▸ **TASK BRIEF**:
The answer must be an exact copy of the records, with no pictures in it.
[EXTRACTED ENTRIES — start]
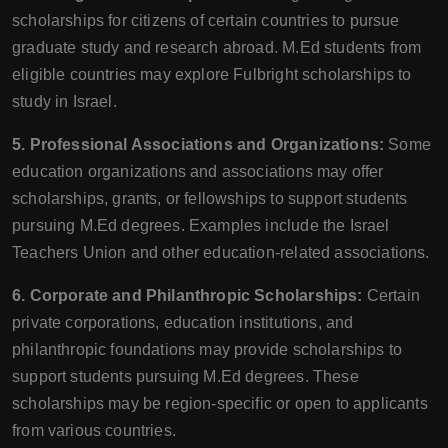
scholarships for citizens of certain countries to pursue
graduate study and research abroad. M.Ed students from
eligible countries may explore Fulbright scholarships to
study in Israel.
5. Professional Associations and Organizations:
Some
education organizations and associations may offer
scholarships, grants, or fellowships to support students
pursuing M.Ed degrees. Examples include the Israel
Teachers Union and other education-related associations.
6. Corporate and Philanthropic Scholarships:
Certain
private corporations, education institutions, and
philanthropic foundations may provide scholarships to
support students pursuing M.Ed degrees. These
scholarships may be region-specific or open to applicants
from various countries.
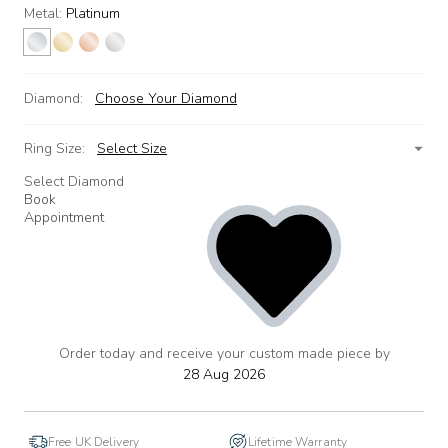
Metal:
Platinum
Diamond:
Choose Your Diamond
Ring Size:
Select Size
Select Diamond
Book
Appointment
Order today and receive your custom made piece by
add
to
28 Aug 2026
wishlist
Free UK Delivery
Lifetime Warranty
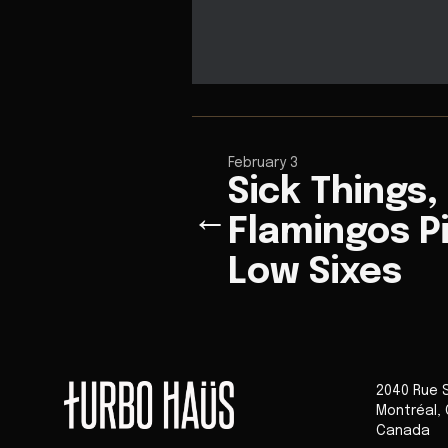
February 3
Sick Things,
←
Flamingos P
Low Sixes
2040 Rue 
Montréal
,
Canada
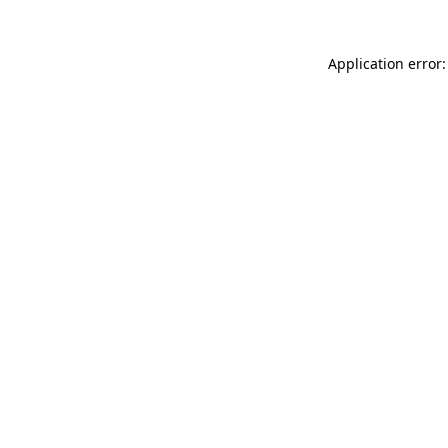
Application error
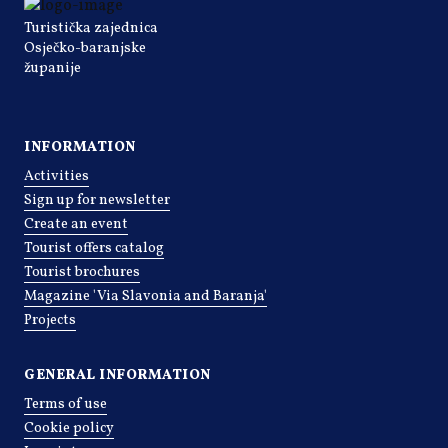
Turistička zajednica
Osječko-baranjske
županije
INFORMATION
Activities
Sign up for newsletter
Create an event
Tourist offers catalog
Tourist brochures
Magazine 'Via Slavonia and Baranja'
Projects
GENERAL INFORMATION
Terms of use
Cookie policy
[EXTRACTED ENTRIES — finish]
▸ **RESULT BELOW**:
scholarships for citizens of certain countries to pursue
graduate study and research abroad. M.Ed students from
eligible countries may explore Fulbright scholarships to
study in Israel.
5. Professional Associations and Organizations:
Some
education organizations and associations may offer
scholarships, grants, or fellowships to support students
pursuing M.Ed degrees. Examples include the Israel
Teachers Union and other education-related associations.
6. Corporate and Philanthropic Scholarships:
Certain
private corporations, education institutions, and
philanthropic foundations may provide scholarships to
support students pursuing M.Ed degrees. These
scholarships may be region-specific or open to applicants
from various countries.
Metal:
Platinum
Diamond:
Choose Your Diamond
Ring Size:
Select Size
Select Diamond
Book
Appointment
Order today and receive your custom made piece by
add
to
28 Aug 2026
wishlist
Free UK Delivery
Lifetime Warranty
February 3
Sick Things,
←
Flamingos P
Low Sixes
2040 Rue 
Montréal
,
Canada
Application error
Turistička zajednica
Osječko-baranjske
županije
INFORMATION
Activities
Sign up for newsletter
Create an event
Tourist offers catalog
Tourist brochures
Magazine 'Via Slavonia and Baranja'
Projects
GENERAL INFORMATION
Terms of use
Cookie policy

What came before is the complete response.